***** Study material

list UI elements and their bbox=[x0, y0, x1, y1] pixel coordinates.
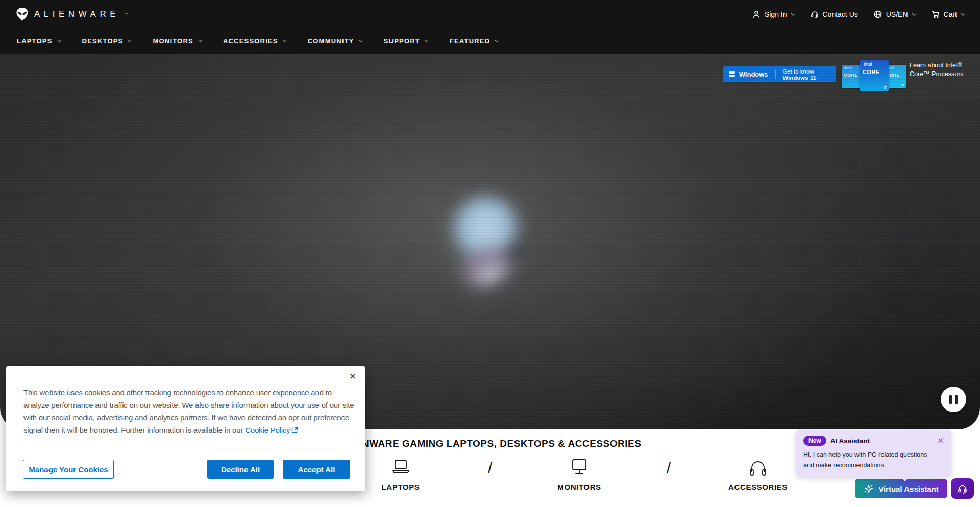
nav-label: FEATURED bbox=[450, 37, 490, 45]
accept-all-button[interactable]: Accept All bbox=[283, 460, 350, 479]
headphones-icon bbox=[746, 456, 770, 478]
nav-label: SUPPORT bbox=[384, 37, 420, 45]
alienware-logo[interactable]: ALIENWARE™ bbox=[15, 7, 128, 21]
nav-label: MONITORS bbox=[153, 37, 193, 45]
cart-button[interactable]: Cart bbox=[931, 10, 965, 19]
sparkle-icon bbox=[864, 484, 874, 494]
intel-caption-line1: Learn about Intel® bbox=[910, 61, 964, 70]
external-link-icon bbox=[291, 427, 298, 433]
nav-item-featured[interactable]: FEATURED bbox=[450, 37, 498, 45]
cookie-actions: Manage Your Cookies Decline All Accept A… bbox=[23, 460, 350, 479]
intel-core-i7-badge: intel core i7 bbox=[860, 60, 889, 91]
chevron-down-icon bbox=[961, 11, 965, 15]
intel-caption-line2: Core™ Processors bbox=[910, 70, 964, 79]
virtual-assistant-label: Virtual Assistant bbox=[878, 485, 939, 493]
alienware-homepage: ALIENWARE™ Sign In Contact Us bbox=[0, 0, 980, 507]
ai-assistant-title: AI Assistant bbox=[830, 437, 870, 445]
close-icon[interactable]: ✕ bbox=[937, 436, 944, 445]
category-label: LAPTOPS bbox=[382, 482, 420, 491]
chevron-down-icon bbox=[912, 11, 916, 15]
chevron-down-icon bbox=[128, 38, 132, 42]
intel-learn-link[interactable]: Learn about Intel® Core™ Processors bbox=[910, 61, 964, 79]
new-badge: New bbox=[803, 436, 826, 446]
category-separator: / bbox=[459, 456, 521, 480]
nav-label: LAPTOPS bbox=[17, 37, 53, 45]
support-chat-button[interactable] bbox=[951, 478, 974, 499]
windows-badge-text: Get to know Windows 11 bbox=[782, 68, 830, 81]
top-bar: ALIENWARE™ Sign In Contact Us bbox=[0, 0, 980, 28]
pause-video-button[interactable] bbox=[941, 387, 966, 412]
cookie-policy-link[interactable]: Cookie Policy bbox=[245, 426, 298, 434]
trademark: ™ bbox=[125, 12, 128, 16]
headset-chat-icon bbox=[957, 483, 968, 495]
laptop-icon bbox=[389, 456, 412, 478]
person-icon bbox=[752, 10, 761, 19]
nav-item-laptops[interactable]: LAPTOPS bbox=[17, 37, 61, 45]
sign-in-button[interactable]: Sign In bbox=[752, 10, 795, 19]
chevron-down-icon bbox=[198, 38, 202, 42]
divider bbox=[775, 70, 776, 79]
globe-icon bbox=[873, 10, 883, 19]
cookie-consent-dialog: ✕ This website uses cookies and other tr… bbox=[6, 366, 365, 491]
chevron-down-icon bbox=[495, 38, 499, 42]
blurred-alien-head bbox=[429, 174, 551, 357]
windows-11-badge[interactable]: Windows Get to know Windows 11 bbox=[723, 66, 836, 82]
contact-us-label: Contact Us bbox=[823, 10, 858, 18]
chevron-down-icon bbox=[791, 11, 795, 15]
monitor-icon bbox=[568, 456, 591, 478]
pause-icon bbox=[955, 395, 958, 404]
nav-item-desktops[interactable]: DESKTOPS bbox=[82, 37, 132, 45]
category-label: ACCESSORIES bbox=[728, 482, 788, 491]
nav-label: DESKTOPS bbox=[82, 37, 124, 45]
ai-assistant-popup: New AI Assistant ✕ Hi, I can help you wi… bbox=[796, 430, 951, 477]
decline-all-button[interactable]: Decline All bbox=[207, 460, 274, 479]
windows-brand-label: Windows bbox=[739, 70, 768, 78]
nav-label: ACCESSORIES bbox=[223, 37, 278, 45]
ai-popup-header: New AI Assistant ✕ bbox=[803, 436, 944, 446]
virtual-assistant-button[interactable]: Virtual Assistant bbox=[855, 479, 947, 498]
cart-label: Cart bbox=[944, 10, 957, 18]
ai-assistant-message: Hi, I can help you with PC-related quest… bbox=[803, 450, 944, 470]
windows-logo-icon bbox=[729, 70, 735, 78]
cart-icon bbox=[931, 10, 940, 19]
chevron-down-icon bbox=[57, 38, 61, 42]
cookie-message: This website uses cookies and other trac… bbox=[23, 387, 358, 437]
close-icon[interactable]: ✕ bbox=[349, 371, 356, 382]
main-nav: LAPTOPS DESKTOPS MONITORS ACCESSORIES CO… bbox=[0, 28, 980, 54]
intel-core-badges: intel core i5 intel core i7 intel core i… bbox=[842, 60, 906, 92]
chevron-down-icon bbox=[282, 38, 286, 42]
nav-label: COMMUNITY bbox=[308, 37, 354, 45]
category-separator: / bbox=[638, 456, 699, 480]
locale-selector[interactable]: US/EN bbox=[873, 10, 916, 19]
utility-nav: Sign In Contact Us US/EN bbox=[752, 10, 965, 19]
nav-item-accessories[interactable]: ACCESSORIES bbox=[223, 37, 286, 45]
category-monitors[interactable]: MONITORS bbox=[521, 456, 638, 491]
sign-in-label: Sign In bbox=[765, 10, 787, 18]
nav-item-support[interactable]: SUPPORT bbox=[384, 37, 428, 45]
locale-label: US/EN bbox=[886, 10, 908, 18]
contact-us-button[interactable]: Contact Us bbox=[810, 10, 858, 19]
chevron-down-icon bbox=[425, 38, 429, 42]
nav-item-monitors[interactable]: MONITORS bbox=[153, 37, 201, 45]
alien-head-icon bbox=[15, 7, 29, 21]
category-label: MONITORS bbox=[557, 482, 601, 491]
brand-wordmark: ALIENWARE bbox=[34, 9, 119, 19]
manage-cookies-button[interactable]: Manage Your Cookies bbox=[23, 460, 114, 479]
chevron-down-icon bbox=[358, 38, 362, 42]
nav-item-community[interactable]: COMMUNITY bbox=[308, 37, 362, 45]
headset-icon bbox=[810, 10, 819, 19]
pause-icon bbox=[949, 395, 952, 404]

**********

## The problem
Please show every line of the material that contains the string "link".

## Written response
external-link-icon bbox=[291, 427, 298, 433]
intel-learn-link[interactable]: Learn about Intel® Core™ Processors bbox=[910, 61, 964, 79]
cookie-policy-link[interactable]: Cookie Policy bbox=[245, 426, 298, 434]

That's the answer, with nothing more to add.